§ WHAT IS REQUIRED: The listing is to be returned word for word, without its images.

▼

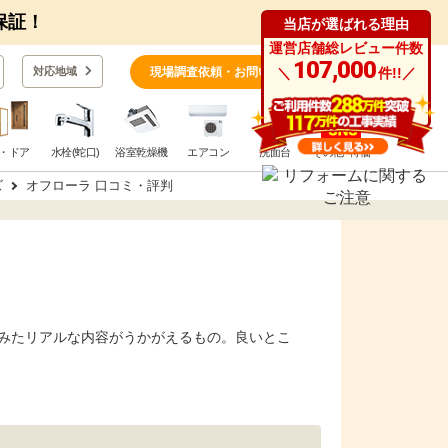
保証！
当店が選ばれる理由
運営店舗総レビュー件数
0
107,000
対応地域
現場調査依頼・お問い合わせ
＼
件!!／
・ドア
水栓(蛇口)
浴室乾燥機
エアコン
洗面台
その他･特価
ズ
オフローラ 口コミ・評判
みたリアルな内容がうかがえるもの。良いとこ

▲

§ EXERCISE SOLUTION:
保証！
当店が選ばれる理由
運営店舗総レビュー件数
0
107,000
対応地域
現場調査依頼・お問い合わせ
＼
件!!／
・ドア
水栓(蛇口)
浴室乾燥機
エアコン
洗面台
その他･特価
ズ
オフローラ 口コミ・評判
みたリアルな内容がうかがえるもの。良いとこ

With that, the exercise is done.